Source-aware entity matching: A compositional approach

Shen, W.; DeRose, P.; Vu, L.; Doan, A.; Ramakrishnan, R.
Shen, W
DeRose, P
Vu, L
Doan, A
Ramakrishnan, R
Proceedings of ICDE 2007
Citations range: 
10 - 49
Shen2007SourceawareentitymatchingA.pdf273.92 KB

Entity matching (a.k.a. record linkage) plays a crucial
role in integrating multiple data sources, and numerous
matching solutions have been developed. However, the solutions
have largely exploited only information available in
the mentions and employed a single matching technique.

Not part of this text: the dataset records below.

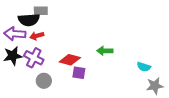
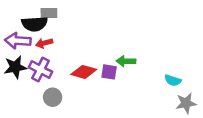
purple square: (79, 73) -> (109, 72), moved

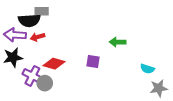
green arrow: (126, 61) -> (118, 42), moved
purple cross: (41, 70) -> (32, 76), moved
red diamond: (84, 72) -> (54, 64), moved

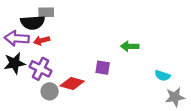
red diamond: (54, 64) -> (72, 83), moved
purple cross: (32, 76) -> (40, 69), moved

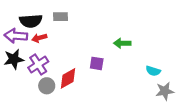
gray rectangle: (46, 12) -> (61, 17), moved
purple cross: (40, 69) -> (38, 65), turned 30
red diamond: (72, 83) -> (68, 78), turned -45

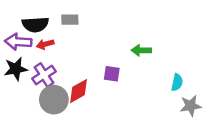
cyan semicircle: (153, 71) -> (177, 82), turned -96
gray circle: (47, 86) -> (54, 100), size x1.5

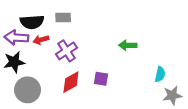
purple square: (112, 74) -> (101, 79), moved
purple cross: (44, 75) -> (66, 51), moved
gray circle: (54, 100) -> (28, 90), moved

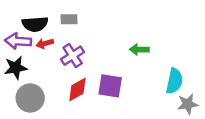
cyan semicircle: (160, 74) -> (174, 81), size x1.5
purple square: (101, 79) -> (110, 86), size x1.5

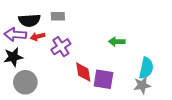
purple square: (110, 86) -> (104, 79), moved
red diamond: (77, 90) -> (83, 72), moved, turned -70
gray star: (188, 104) -> (142, 85), moved

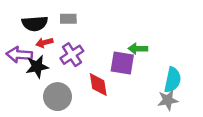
purple arrow: (15, 35) -> (19, 55), moved
black star: (13, 57) -> (37, 67), moved
purple square: (104, 79) -> (122, 63), moved
gray circle: (25, 82) -> (58, 97), moved

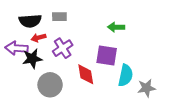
green arrow: (138, 49) -> (116, 27), moved
cyan semicircle: (173, 80) -> (126, 75), moved

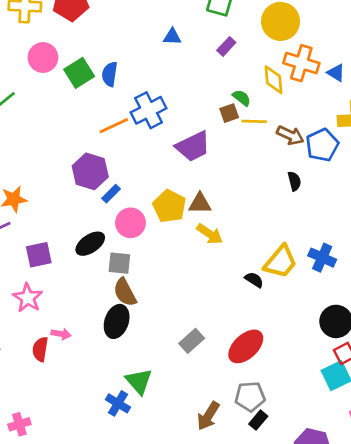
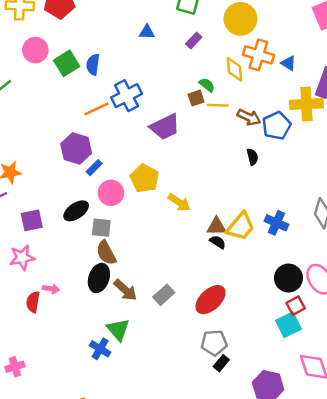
brown triangle: (200, 203) -> (216, 226), moved
pink star: (28, 298) -> (22, 258), turned 30
brown arrow: (208, 416) -> (125, 290), moved, turned -80

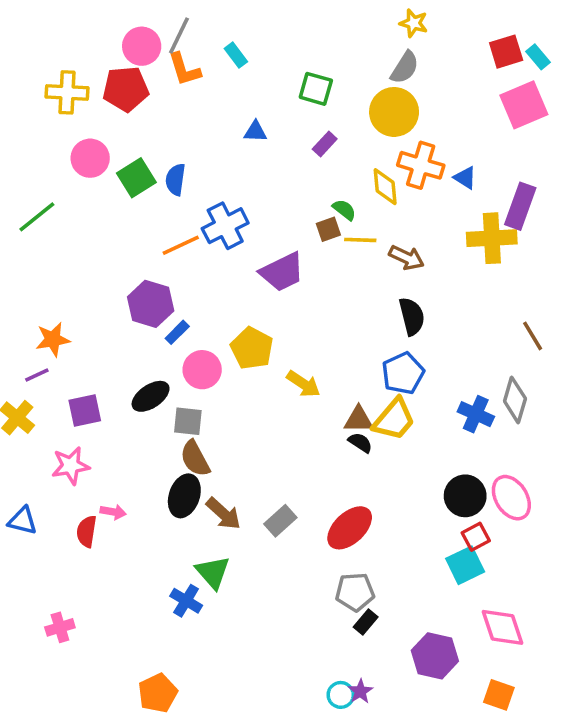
blue pentagon: (276, 126) -> (403, 373), moved
black semicircle: (252, 157) -> (412, 316), size x1.5
blue cross: (276, 223) -> (476, 414), moved

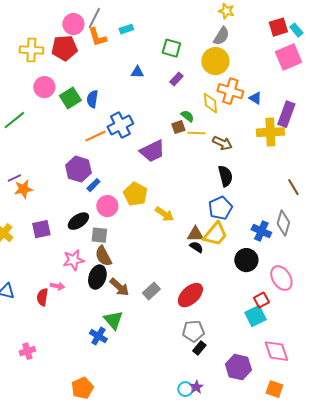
cyan rectangle: (236, 55) -> (126, 29), turned -72
purple line: (37, 375) -> (14, 178), moved
pink star: (71, 466) -> (73, 260), moved
black circle: (465, 496) -> (246, 260), moved

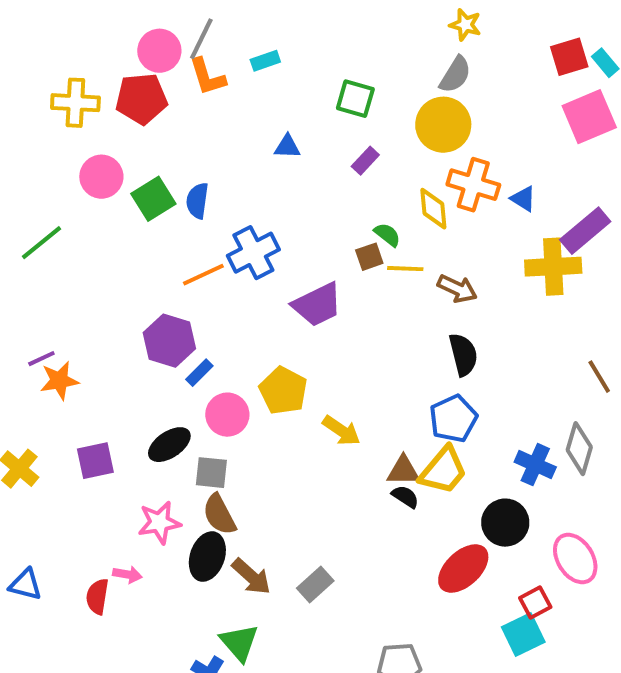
purple rectangle: (286, 114) -> (585, 231), turned 30
red ellipse: (190, 295) -> (463, 569), moved

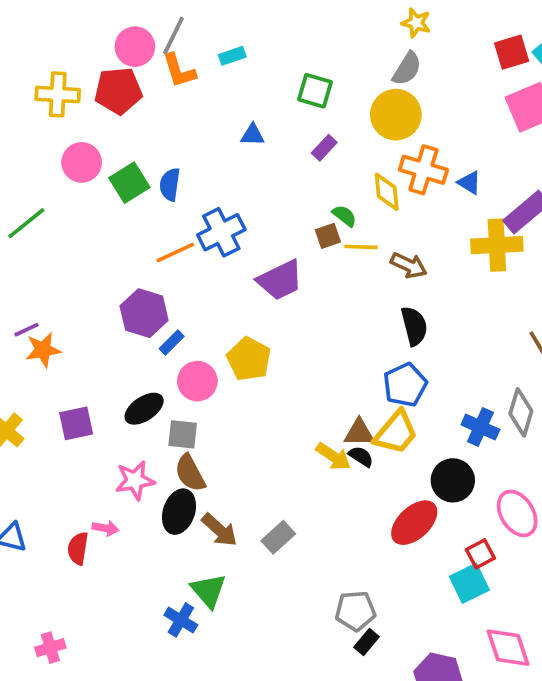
yellow arrow: (341, 431) -> (333, 456), moved

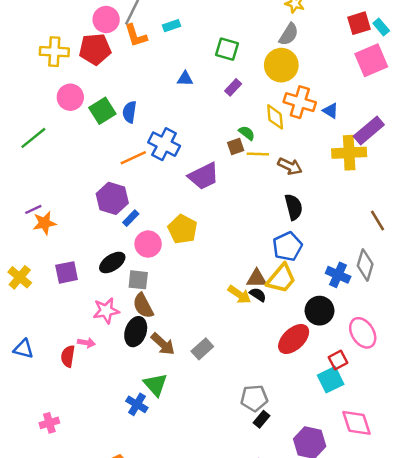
blue cross: (221, 232) -> (164, 144), turned -36

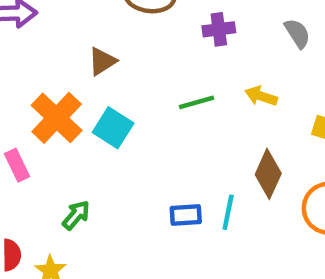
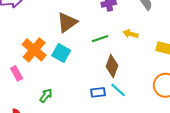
brown triangle: (102, 61) -> (67, 22), moved, size x1.5
brown diamond: (268, 174) -> (112, 66), moved
cyan line: (228, 212) -> (118, 90), turned -56

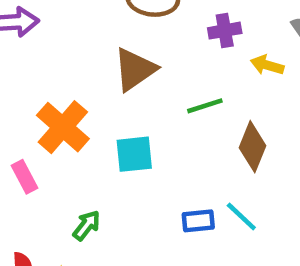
yellow arrow: (131, 34) -> (267, 65), moved
cyan square: (61, 53) -> (134, 154), moved, turned -36
brown diamond: (112, 66) -> (253, 147), moved

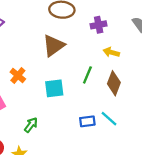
yellow arrow: (267, 65) -> (111, 52), moved
green line: (205, 106) -> (87, 75), moved, turned -48
orange cross: (63, 127) -> (18, 75), size x0.6

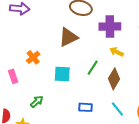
purple cross: (99, 25) -> (110, 26), size x1.5
cyan line: (109, 119) -> (117, 109), moved

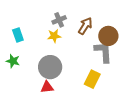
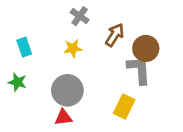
gray cross: (59, 20) -> (80, 16), moved, turned -32

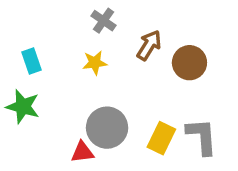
gray L-shape: (139, 70) -> (202, 136), moved
green star: (17, 82) -> (23, 107), size x1.4
gray circle: (67, 90) -> (107, 128), moved

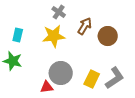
cyan rectangle: (32, 61) -> (18, 35), turned 32
yellow star: (95, 63) -> (54, 36), size x1.6
gray L-shape: (202, 136) -> (115, 78), turned 60

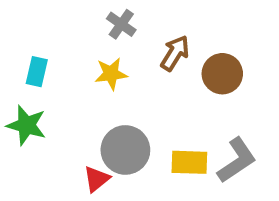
yellow star: (54, 36) -> (111, 74), size x0.7
yellow rectangle: (92, 79) -> (189, 162), turned 66
red triangle: (47, 87) -> (97, 179), turned -32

We show how to exploit information about data sources
to significantly improve matching accuracy. In particular,
we observe that different sources often vary substantially
in their level of semantic ambiguity, thus requiring different
matching techniques. In addition, it is often beneficial
to group and match mentions in related sources first, before
considering other sources. These observations lead
to a large space of matching strategies, analogous to the
space of query evaluation plans considered by a relational
optimizer. We propose viewing entity matching as a composition
of basic steps into a “match execution plan”. We
analyze formal properties of the plan space, and show how
to find a good match plan. To do so, we employ ideas from
social network analysis to infer the ambiguity and relatedness
of data sources. We conducted extensive experiments
on several real-world data sets on the Web and in the domain
of personal information management (PIM). The results
show that our solution significantly outperforms current
best matching methods.